You might ask, "why would it not work?" The answer is that primitives in java correspond to machine data types of the underlying hardware, while wrapped primitives are objects. So, on the machine stack, a 7 would be represented by a machine word with the value of 7, while a wrapped 7 would be represented by something like 0x46d7c8fe, which would be a pointer to an object which contains the wrapped 7.

Answer 2

It is just because you have added @Override syntax above the method public void method1(Integer val) which asks compiler to look for the method with same signature in the base class which it can not find, thus it gives compile time error stating The method method1(Integer) of type SubClass must override a superclass method.

To understand the problem you asked

Integer is essentially wrapper of int then why such a declaration is prohibited?

Just because in any class you can declare method with these signatures

class SuperClass
{
    public void method1(int val){
        System.out.println("This is method in SuperClass.Val is:" + val);
    }

    public void method1(Integer val){
        System.out.println("This is method in SuperClass.Val is:" + val);
    }
}

The above declaration is valid and therefore the @override will try to match the method with exact signature in base class.

Answer 3

Why should it matter that Integer is a wrapper for int? They are still different types. You can have to methods with same name, that just differ by one having a primitive type and the other the matching wrapped type.

The only relation between int and Integer is: the compiler insert a conversion from one to the other when in any situation one is given but the other required.

So when you have a reference to the super type and call method1 the compiler generates byte code that essentially passes a primitive. If at runtime you use an actual class of SubClass, the overridden method won't match that call.

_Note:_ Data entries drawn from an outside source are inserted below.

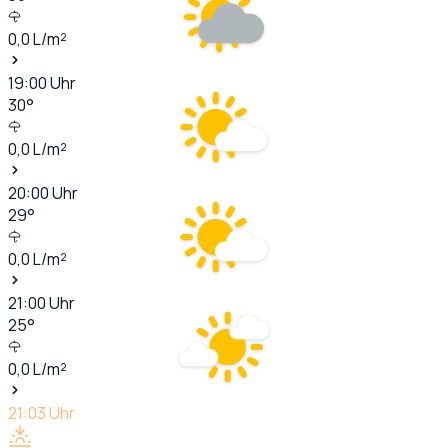
0,0
L/m²
19:00
Uhr
30
°
0,0
L/m²
20:00
Uhr
29
°
0,0
L/m²
21:00
Uhr
25
°
0,0
L/m²
21:03
Uhr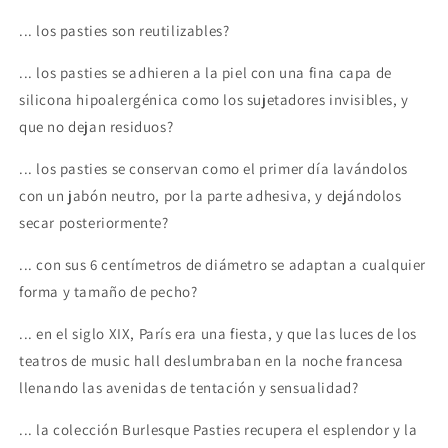
... los pasties son reutilizables?
... los pasties se adhieren a la piel con una fina capa de
silicona hipoalergénica como los sujetadores invisibles, y
que no dejan residuos?
... los pasties se conservan como el primer día lavándolos
con un jabón neutro, por la parte adhesiva, y dejándolos
secar posteriormente?
... con sus 6 centímetros de diámetro se adaptan a cualquier
forma y tamaño de pecho?
... en el siglo XIX, París era una fiesta, y que las luces de los
teatros de music hall deslumbraban en la noche francesa
llenando las avenidas de tentación y sensualidad?
... la colección Burlesque Pasties recupera el esplendor y la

Of course the compiler could be written in a style that allows for this kind of overrides, but it would cause other problems:

If the decision was made at runtime, calling overriden methods would become expensive to to boxing/unboxing and checks, they might even trigger NullPointerExceptions

If done by converting everything to the boxed type at compile time, such calls would trigger constant boxing unboxing.

Also this would forbid constructs where you have a method that is overloaded to either take a type parameter or a primitive, because the type parameter might end up being the boxed type for that primitive, resulting to both methods being the same.

Answer 4

Integer and int are different.You could change Integer to int,or remove the "@Override"